ASSIGNED TASK: All entries are to be returned verbatim.

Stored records
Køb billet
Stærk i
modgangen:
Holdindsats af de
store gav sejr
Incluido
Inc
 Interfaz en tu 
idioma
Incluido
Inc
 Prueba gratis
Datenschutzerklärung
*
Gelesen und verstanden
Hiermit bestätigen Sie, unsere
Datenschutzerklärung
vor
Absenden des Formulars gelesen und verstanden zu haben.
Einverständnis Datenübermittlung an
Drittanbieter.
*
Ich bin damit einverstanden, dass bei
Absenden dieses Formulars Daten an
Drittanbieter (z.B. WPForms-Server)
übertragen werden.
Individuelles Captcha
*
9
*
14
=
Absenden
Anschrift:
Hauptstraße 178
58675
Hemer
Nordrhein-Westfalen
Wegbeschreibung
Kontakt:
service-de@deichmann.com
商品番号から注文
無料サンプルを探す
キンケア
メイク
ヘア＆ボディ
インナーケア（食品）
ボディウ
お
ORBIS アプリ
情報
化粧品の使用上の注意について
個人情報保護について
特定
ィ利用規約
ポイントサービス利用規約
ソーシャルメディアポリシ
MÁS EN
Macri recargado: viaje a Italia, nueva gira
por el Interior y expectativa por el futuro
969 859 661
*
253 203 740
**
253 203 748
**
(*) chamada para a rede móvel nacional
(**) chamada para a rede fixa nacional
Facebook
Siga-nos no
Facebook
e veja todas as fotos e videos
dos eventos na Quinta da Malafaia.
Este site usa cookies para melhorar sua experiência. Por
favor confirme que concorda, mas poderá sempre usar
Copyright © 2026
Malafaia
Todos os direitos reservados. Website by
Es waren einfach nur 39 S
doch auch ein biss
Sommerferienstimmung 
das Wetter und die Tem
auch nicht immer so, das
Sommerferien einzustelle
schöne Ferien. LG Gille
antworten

ANSWER SECTION:
Køb billet
Stærk i
modgangen:
Holdindsats af de
store gav sejr
Incluido
Inc
 Interfaz en tu 
idioma
Incluido
Inc
 Prueba gratis
Datenschutzerklärung
*
Gelesen und verstanden
Hiermit bestätigen Sie, unsere
Datenschutzerklärung
vor
Absenden des Formulars gelesen und verstanden zu haben.
Einverständnis Datenübermittlung an
Drittanbieter.
*
Ich bin damit einverstanden, dass bei
Absenden dieses Formulars Daten an
Drittanbieter (z.B. WPForms-Server)
übertragen werden.
Individuelles Captcha
*
9
*
14
=
Absenden
Anschrift:
Hauptstraße 178
58675
Hemer
Nordrhein-Westfalen
Wegbeschreibung
Kontakt:
service-de@deichmann.com
商品番号から注文
無料サンプルを探す
キンケア
メイク
ヘア＆ボディ
インナーケア（食品）
ボディウ
お
ORBIS アプリ
情報
化粧品の使用上の注意について
個人情報保護について
特定
ィ利用規約
ポイントサービス利用規約
ソーシャルメディアポリシ
MÁS EN
Macri recargado: viaje a Italia, nueva gira
por el Interior y expectativa por el futuro
969 859 661
*
253 203 740
**
253 203 748
**
(*) chamada para a rede móvel nacional
(**) chamada para a rede fixa nacional
Facebook
Siga-nos no
Facebook
e veja todas as fotos e videos
dos eventos na Quinta da Malafaia.
Este site usa cookies para melhorar sua experiência. Por
favor confirme que concorda, mas poderá sempre usar
Copyright © 2026
Malafaia
Todos os direitos reservados. Website by
Es waren einfach nur 39 S
doch auch ein biss
Sommerferienstimmung 
das Wetter und die Tem
auch nicht immer so, das
Sommerferien einzustelle
schöne Ferien. LG Gille
antworten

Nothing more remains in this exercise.